Using digital archival research and ordinary language analysis, I argue that actors across the political spectrum deploy the term’s racialized and gendered meanings to activate national anxieties about personal autonomy and national self-determination, fears foundational to American political culture and accentuated in a diversifying polity. I find that actors employ “addiction” as a heuristic device to characterize complex political issues, using the term’s potent cultural meanings to further their policy goals.

The paper I presented at the American Political Science Association’s 2022 annual meeting, “The Gendered Meanings and Uses of Collective ‘Addictions’ in U.S. Public Policy: A Case Study of the ‘Welfare Addict,'” received the Hayward R. Alker Best Student Paper Award from the Interpretive Methodologies and Methods Caucus of APSA.

My dissertation research emerged from an earlier project published in Social Sciences in 2018. In this article, I argue that an otherwise gridlocked Congress was able to pass a series of progressive drug policies in the 2010s because of an emerging policy framework of “addiction recovery.”

I recently co-authored an article in Polity, part of an invited symposium revisiting Hanna Pitkin’s classic Wittgenstein and Justice.

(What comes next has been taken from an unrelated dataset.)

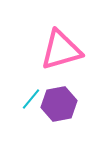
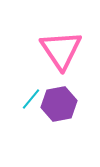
pink triangle: rotated 48 degrees counterclockwise
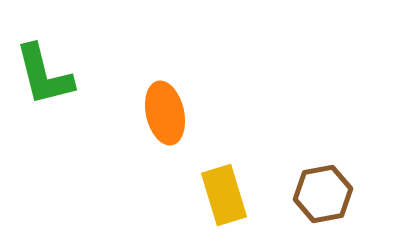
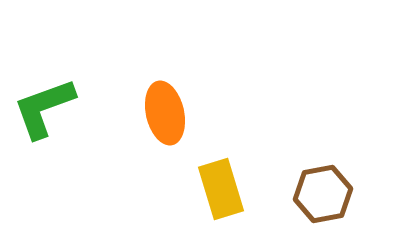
green L-shape: moved 33 px down; rotated 84 degrees clockwise
yellow rectangle: moved 3 px left, 6 px up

In the article, my co-author Alyson Cole and I make the case that ordinary language analysis is a method distinctly suited for studying political language in our “post-truth” era.

I am currently working on a project regarding the concept of “culpability” in the opioid settlement cases in the U.S. These cases seek to adjudicate who is responsible for the opiate epidemic, and I expect they will be rich sites for studying potent themes in the American liberal-individualist political tradition.